* _Records for the exercise_:
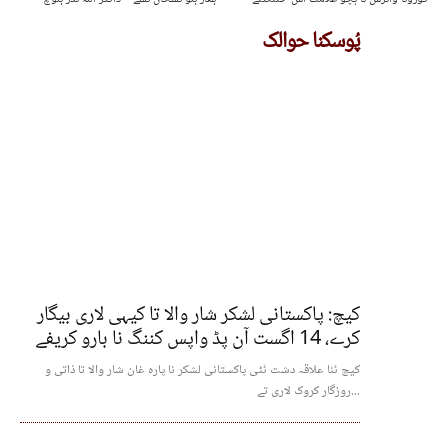
پُوسکنا حوالک
کیچ: پاکستانی لشکر شار والا تا کیہی لاری بیگار
کرے، 14 اگست آن پڈ واپس کننگ نا بارو کریفے
کیچ ئنا علاقہ دشت ئٹی پاکستانی لشکر نا پارہ غان شار والا تا ذاتی و
روزگار کروک لاری تے...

* _Exercise requirements_:
Nothing but the pictures is to be left out; the rest of the listing should be copied exactly.

* _Reply to the task_:
پُوسکنا حوالک
کیچ: پاکستانی لشکر شار والا تا کیہی لاری بیگار
کرے، 14 اگست آن پڈ واپس کننگ نا بارو کریفے
کیچ ئنا علاقہ دشت ئٹی پاکستانی لشکر نا پارہ غان شار والا تا ذاتی و
روزگار کروک لاری تے...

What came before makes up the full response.